Bulan November tahun ini, MUI memiliki kepengurusan baru masa bakti 2020-2025. Ketika melihat komposisi kepengurusan MUI 2020-2025, banyak orang berharap bahwa kepengurusan baru ini akan membawa angin segar berupa perubahan pada peran dan sikap baru di dalam MUI. Harapan pada kepengurusan baru MUI ini muncul karena memang ada semacam “tindakan bersih-bersih dari MUI” dari pengurus-pengurus MUI yang selama ini banyak menimbulkan banyak kontroversi, baik kontroversi dalam bidang agama dan politik.

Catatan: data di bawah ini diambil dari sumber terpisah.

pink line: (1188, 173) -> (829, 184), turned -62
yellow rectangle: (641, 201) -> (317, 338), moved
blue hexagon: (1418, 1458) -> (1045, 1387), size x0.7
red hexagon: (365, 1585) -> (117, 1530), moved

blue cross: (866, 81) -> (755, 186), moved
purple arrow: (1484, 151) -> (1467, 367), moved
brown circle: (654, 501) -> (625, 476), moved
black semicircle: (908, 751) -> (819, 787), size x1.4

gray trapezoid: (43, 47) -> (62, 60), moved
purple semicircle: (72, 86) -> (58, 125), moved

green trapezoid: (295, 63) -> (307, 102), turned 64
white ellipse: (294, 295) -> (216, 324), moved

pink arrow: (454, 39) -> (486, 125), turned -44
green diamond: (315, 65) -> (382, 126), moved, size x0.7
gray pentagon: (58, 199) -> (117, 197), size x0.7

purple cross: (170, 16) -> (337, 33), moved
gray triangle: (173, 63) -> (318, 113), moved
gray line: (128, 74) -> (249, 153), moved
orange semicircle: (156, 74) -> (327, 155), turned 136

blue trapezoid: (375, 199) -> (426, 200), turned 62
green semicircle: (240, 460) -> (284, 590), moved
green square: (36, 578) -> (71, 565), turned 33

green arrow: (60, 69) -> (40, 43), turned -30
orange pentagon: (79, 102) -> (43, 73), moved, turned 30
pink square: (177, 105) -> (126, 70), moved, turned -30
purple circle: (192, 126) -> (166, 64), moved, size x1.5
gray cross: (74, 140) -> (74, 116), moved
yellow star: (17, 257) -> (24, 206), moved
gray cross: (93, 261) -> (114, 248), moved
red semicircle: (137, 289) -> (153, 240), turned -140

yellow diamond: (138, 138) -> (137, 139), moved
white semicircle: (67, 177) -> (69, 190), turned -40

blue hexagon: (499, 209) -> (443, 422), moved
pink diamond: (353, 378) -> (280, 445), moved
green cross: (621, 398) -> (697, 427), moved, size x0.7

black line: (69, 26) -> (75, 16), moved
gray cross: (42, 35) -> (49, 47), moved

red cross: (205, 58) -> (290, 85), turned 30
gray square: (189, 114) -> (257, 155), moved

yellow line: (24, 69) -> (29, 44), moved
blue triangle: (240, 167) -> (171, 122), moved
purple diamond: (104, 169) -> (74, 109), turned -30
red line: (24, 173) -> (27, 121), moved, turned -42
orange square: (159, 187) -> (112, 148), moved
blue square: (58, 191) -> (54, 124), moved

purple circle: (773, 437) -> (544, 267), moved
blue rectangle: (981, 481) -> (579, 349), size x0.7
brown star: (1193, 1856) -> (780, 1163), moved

Pertanyaan kita, apakah MUI baru ini akan tampil lebih menyejukkan di tengah-tengah masyarakat kita yang sedang memiliki banyak masalah? Apakah MUI akan meninggalkan baju konservatif menuju baju moderat? Lalu, setelah tidak ada Tengku Zul, Bachtiar Natsir, Yusuf Martak, dan kawan-kawannya, apakah MUI akan mengeluarkan fatwa-fatwa yang menyejukkan dan membela kaum minoritas sebagai misal?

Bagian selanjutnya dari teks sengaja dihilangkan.